The task involved in arranging this journey has been covered in some detail here.
Have you been to the doctor? How far along are you? Do you know the further along you are, the more expensive an abortion is? Can you get a loan from a Credit Union? Or will you go to a money lender? Do you have anything you can sell to raise the money? Can you lie to your parents or friends to borrow money? Can you max your credit card? Do you even have a credit card? Are there any bills that you can get away with not paying this month? Have you gone through all your old coats and looked down the back of the sofa? How long will it take for you to get €1,000 together? Can you get an extra €20 off the Community Welfare Officer? Can you not buy coal for the next few weeks? Are you on the dole? Can you use your savings? Can you defer your year at college and save the money for your Master’s Degree again? Is it Christmas time? Can you return any gifts for a refund or sell them for cash?
Do you have travel documents? A passport is €80 and Ryanair will only let you travel with a passport. Can you get a Driver’s Licence? You’ve lost it? Aer Lingus will let you travel on a work ID. Your work ID doesn’t have a photo on it? You’ll need a passport then.
Are you an Asylum Seeker? Ok, then you need to get travel documents that will allow you to re-enter the state. Who is your solicitor? Is he or she pro choice? How much does he or she charge to help you with this?
In the republic, while already illegal, abortion has also been constitutionally prohibited since 1983. The North is still governed under the 1861 Offences Against The Person Act as the 1967 Abortion Act has not yet crossed the Irish Sea.
Women living the republic were eventually given explicit right to travel for a termination in 1992 and Irish citizens along with women from the north can avail of the Common Travel Area to enter Britain with minimal restrictions.
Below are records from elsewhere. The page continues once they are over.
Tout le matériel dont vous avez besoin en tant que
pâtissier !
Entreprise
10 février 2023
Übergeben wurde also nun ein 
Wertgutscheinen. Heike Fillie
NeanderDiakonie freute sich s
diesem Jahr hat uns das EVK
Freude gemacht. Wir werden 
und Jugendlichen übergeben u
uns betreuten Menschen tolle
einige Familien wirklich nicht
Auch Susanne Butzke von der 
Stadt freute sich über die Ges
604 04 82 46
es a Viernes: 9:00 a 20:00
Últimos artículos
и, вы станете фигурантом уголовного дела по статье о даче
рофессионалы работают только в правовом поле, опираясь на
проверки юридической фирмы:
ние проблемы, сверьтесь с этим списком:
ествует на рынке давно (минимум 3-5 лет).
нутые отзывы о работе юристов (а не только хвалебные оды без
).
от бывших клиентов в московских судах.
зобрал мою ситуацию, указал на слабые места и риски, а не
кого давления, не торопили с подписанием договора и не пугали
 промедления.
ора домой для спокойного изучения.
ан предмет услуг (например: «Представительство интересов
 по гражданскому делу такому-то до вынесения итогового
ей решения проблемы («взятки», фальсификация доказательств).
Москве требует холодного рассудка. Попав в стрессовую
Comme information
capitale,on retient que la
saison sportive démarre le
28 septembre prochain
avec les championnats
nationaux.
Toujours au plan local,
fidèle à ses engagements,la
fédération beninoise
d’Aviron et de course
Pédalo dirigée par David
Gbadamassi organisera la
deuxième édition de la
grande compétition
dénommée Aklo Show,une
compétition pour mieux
This pre-EU agreement is likely to remain in the event of Brexit but given the prevailing climate and addition of an EU border scenario, movement between Ireland and Britain will be effected in other ways.
For this group, the worst outcome will hopefully be limited to uncertainty in the weeks and months following the referendum but we do not expect the ground to shift that dramatically.
It is worth pointing out in this context another example of the hypocrisy which reliably follows the abortion question. The referendum campaign and decades leading to it have regularly focused on the alleged pressure migration places on the welfare state at the expense of ‘taxpayers’. British services for the British and all that. In the midst of all this chest beating sensationalism, women from Northern Ireland alone, who are no less entitled than those in Kent or Cardiff, are denied access to treatment on the NHS anywhere in Britain.
Ireland has also been a destination of increasing migration since the 1990s and these people, chief among them the British (!), accounted for over half a million residents at the last census in 2011. The split is roughly 50/50 meaning there are at least 250,000 women who may potentially seek an abortion at some time in their lives. While EU citizens make up the majority of this number, Britain outside the EU is unlikely to look as favourably on say, Lithuanians as they might the Dutch. How the issue of free movement for EU citizens is dealt with after the referendum is unknown but the cry that “we have lost control of borders” being a dominant campaigning issue is ominous. Tighter application process or controls can only be worse for women often in desperate situations of time and money.
The sizeable number of non-EU Irish residents from places like Nigeria and the Philippines already face restrictions and routine torment at airports. On top of crisis pregnancy, they, along with asylum seekers and the undocumented, will potentially face yet another layer of racist bureaucracy and policing in both Britain and at home. Take all we have learned about Irish women’s experience and add having to account for your movements or reasons for travel in the face of Irish immigration officialdom.
None of this is meant to be alarmist and rests firmly in the realm of speculation. In the event of Britain rescinding EU membership the target of restrictions will tilt toward permanent visas and immigration rather than temporary visits in the short term however both are very quickly linked when one approaches the passport desk. Increasing hostility at the boarder is certain and this is important to highlight in the reality of Irish abortion. As entry to Britain becomes more draconian, women who for reasons of xenophobia are seen as undesirable or suspect will be under further pressure to prove they are only staying for a day or so. Their personal, entirely legitimate reasons for travel are hardly suited for airport interrogations.
Regardless of outcome, this referendum coupled with refugee paranoia will only add increased burden so long as abortion access remains restricted on the island of Ireland.
The prospect Britain leaving the European Union is viewed as an unmitigated crisis in eyes of the Irish government but while prime minister Enda Kenny travels around Britain campaigning at the behest of business, finance and farmers, it is safe to assume the implications for Irish women have never crossed his mind.
In truth, the idea that Irish women may soon be forced to leave the European Union to access healthcare doesn’t bear thinking about.